• [Provided material]
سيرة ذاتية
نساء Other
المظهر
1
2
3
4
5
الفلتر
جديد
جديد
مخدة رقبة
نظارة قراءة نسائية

• [How to complete this task] With no line skipped, repeat the records exactly.

• [Reply]
سيرة ذاتية
نساء Other
المظهر
1
2
3
4
5
الفلتر
جديد
جديد
مخدة رقبة
نظارة قراءة نسائية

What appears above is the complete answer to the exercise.